With continued reference to FIG. 1 , in some embodiments, one or more generative machine learning models may be trained on a plurality of visual data as described herein, wherein the plurality of visual data may provide visual information that generative machine learning models analyze to understand the dynamics of the varying categories of time series data types. Additionally, or alternatively, one or more generative machine learning models may utilize one or more predefined templates representing, for example, and without limitation, correct dynamic time series data 128 outputs. In a non-limiting example, one or more quantified ECG time series (i.e., predefined models or representations of correct and ideal single-lead, multi-lead, or wearable device outputs) may serve as benchmarks for comparing and evaluating plurality of dynamic time series data.
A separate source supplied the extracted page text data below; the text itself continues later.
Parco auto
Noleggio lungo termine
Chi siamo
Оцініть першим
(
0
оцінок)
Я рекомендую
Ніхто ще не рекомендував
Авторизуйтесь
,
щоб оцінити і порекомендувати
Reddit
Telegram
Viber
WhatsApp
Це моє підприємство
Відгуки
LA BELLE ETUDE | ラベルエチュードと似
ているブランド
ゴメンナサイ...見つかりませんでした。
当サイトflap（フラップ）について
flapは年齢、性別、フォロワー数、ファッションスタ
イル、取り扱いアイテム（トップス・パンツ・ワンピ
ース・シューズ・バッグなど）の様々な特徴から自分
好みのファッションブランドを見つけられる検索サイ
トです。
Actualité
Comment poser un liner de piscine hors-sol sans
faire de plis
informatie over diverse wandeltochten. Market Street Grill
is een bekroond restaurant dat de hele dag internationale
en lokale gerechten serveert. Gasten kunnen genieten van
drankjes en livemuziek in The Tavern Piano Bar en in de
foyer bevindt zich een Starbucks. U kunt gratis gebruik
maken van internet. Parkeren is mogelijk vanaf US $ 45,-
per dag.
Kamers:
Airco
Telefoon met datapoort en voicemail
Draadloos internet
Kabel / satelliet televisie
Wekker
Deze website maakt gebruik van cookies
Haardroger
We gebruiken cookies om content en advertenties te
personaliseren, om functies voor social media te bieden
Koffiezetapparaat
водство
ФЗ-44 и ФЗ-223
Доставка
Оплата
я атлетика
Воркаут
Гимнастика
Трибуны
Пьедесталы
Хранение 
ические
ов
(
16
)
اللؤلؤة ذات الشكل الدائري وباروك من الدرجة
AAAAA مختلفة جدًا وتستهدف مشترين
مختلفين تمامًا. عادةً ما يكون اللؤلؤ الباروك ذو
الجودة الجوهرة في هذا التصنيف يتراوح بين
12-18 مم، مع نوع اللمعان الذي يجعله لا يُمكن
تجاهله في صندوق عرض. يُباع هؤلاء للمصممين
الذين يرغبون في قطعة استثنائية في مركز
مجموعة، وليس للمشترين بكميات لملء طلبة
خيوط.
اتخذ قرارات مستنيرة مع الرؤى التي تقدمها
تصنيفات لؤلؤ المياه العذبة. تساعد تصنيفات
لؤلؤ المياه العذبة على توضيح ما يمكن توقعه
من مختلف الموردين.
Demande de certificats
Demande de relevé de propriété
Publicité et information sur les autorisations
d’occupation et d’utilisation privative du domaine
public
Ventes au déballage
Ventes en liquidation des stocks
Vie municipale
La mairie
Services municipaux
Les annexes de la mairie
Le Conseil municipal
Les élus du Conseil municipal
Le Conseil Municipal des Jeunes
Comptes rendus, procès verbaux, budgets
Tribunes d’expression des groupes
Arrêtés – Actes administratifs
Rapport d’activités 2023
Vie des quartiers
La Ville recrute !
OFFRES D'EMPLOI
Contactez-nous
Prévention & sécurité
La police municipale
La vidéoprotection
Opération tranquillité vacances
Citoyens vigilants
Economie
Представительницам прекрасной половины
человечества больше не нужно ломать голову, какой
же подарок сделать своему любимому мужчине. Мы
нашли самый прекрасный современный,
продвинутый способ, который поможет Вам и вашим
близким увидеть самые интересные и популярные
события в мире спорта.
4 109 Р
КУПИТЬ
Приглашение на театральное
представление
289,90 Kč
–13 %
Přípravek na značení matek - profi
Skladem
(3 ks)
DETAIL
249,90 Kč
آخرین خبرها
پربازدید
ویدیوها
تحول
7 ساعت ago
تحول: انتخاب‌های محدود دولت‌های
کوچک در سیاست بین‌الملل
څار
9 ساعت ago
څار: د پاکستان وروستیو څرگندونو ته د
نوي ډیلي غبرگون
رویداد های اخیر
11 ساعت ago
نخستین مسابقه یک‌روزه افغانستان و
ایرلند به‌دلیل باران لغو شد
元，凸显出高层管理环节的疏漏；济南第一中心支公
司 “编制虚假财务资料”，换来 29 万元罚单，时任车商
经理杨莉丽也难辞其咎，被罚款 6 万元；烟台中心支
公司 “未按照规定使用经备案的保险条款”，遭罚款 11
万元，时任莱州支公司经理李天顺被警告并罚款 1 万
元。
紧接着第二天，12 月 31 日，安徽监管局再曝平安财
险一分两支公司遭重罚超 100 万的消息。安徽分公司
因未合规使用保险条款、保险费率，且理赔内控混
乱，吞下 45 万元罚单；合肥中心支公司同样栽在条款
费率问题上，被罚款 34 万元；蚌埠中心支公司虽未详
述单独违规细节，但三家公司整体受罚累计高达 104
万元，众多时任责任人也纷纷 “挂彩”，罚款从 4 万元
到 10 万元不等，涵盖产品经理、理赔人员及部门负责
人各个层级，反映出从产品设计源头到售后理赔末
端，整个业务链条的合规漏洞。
Still referring to FIG. 1 , processor 104 may employ a process, such as without limitation a generative process as described above, that is different from the conversion from a static image to dynamic time series data as discussed above. Specifically, processor 104 may employ a separate process to generate a longer-duration time series from a short clip of time series data by using generative AI to extrapolate the longer duration time series 136. To accomplish this, processor 104 may be trained with longer sequence time series and shorter sections of those time series which are clipped from them. Processor 104 may then enable generation of longer duration time series 136 with only short clip time series inputs. Additionally, this may enable processor 104 to stitch together multiple short sequence time series data clips to produce a single, longer duration time series 136. In a separate non-limiting embodiment, processor 104 may enable time modulation of the leads in a twelve lead ECG such that leads one through three from time 0 to time A, leads four through six from time A to time B, leads five through nine from time B to time C, and leads ten through twelve from time C to time D are all displayed adjacent to each other. Similarly, processor 104 may enable alternative forms of abbreviation of datasets where deemed appropriate based on user input and training data. Processor 104 may further recognize that the entire time series is mostly inoperative, but that a specific portion is very valuable, wherein processor 104 would then abbreviate the display to only the valuable portion.
Still referring to FIG. 1 , processor 104 may support delivering dynamic time series data 128 output in a multitude of formats. Output formats are determined by the user and training data available to processor 104. User may strictly set the output format. In an embodiment, where no strict requirement is directed by the user, processor 104 may estimate the most appropriate format based on historical conversions and user-validated outputs. Additionally, the output format may be set or biased by inputting conditional inputs 132 or real example 124. Both of those biasing options are discussed in detail herein. Output format may be as simple as a vector or array of samples in a comma separated value format. In a non-limiting embodiment, these formats may include Apache Druid, Apache Pinot, Amazon Web Services Timestream, Graphite, OpenTSDB, Influx DB, IBM Informix, MongoDB, TimescaleDB, Prometheus, a processor 104—newly generated format, or any other appropriate output format as determined by the user. In a separate non-limiting embodiment, output format of an ECG time series may include a vectorcardiogram, wherein two-dimensional images of cardiac electrical activity are represented by displaying the spatial locations of ECG waveforms at each sequential time of their duration. User may select the output format based on which format supports the type of analysis to be conducted, aesthetic appearance, maximal data retention, or other criteria. Whichever selection the user deems appropriate may be used as training data for subsequent operations within processor 104.
Still referring to FIG. 1 , processor 104, using the training data collected from prior conversions, may identify matched pairs of input static time series image 108 with the affiliated dynamic time series data 128 output. Where a successful conversion is completed, as verified by the user, that conversion may be relied upon in future conversions as training data for processor 104, especially where the same static time series image 108 input format and dynamic time series data 128 output format are involved. Training data from each similar conversion process may be additive such that within the same input and output formats, there may still be applicable training data which applies differently based on the data types and quantities. In a non-limiting embodiment, a successful transition from a PDF static time series image 108 into an InfluxDB dynamic time series data 128 will not preclude the collection of training data from a subsequent conversion again involving PDF to InfluxDB conversion since the underlying data quantity, type and organization may have required modifications in the conversion which may be useful training data.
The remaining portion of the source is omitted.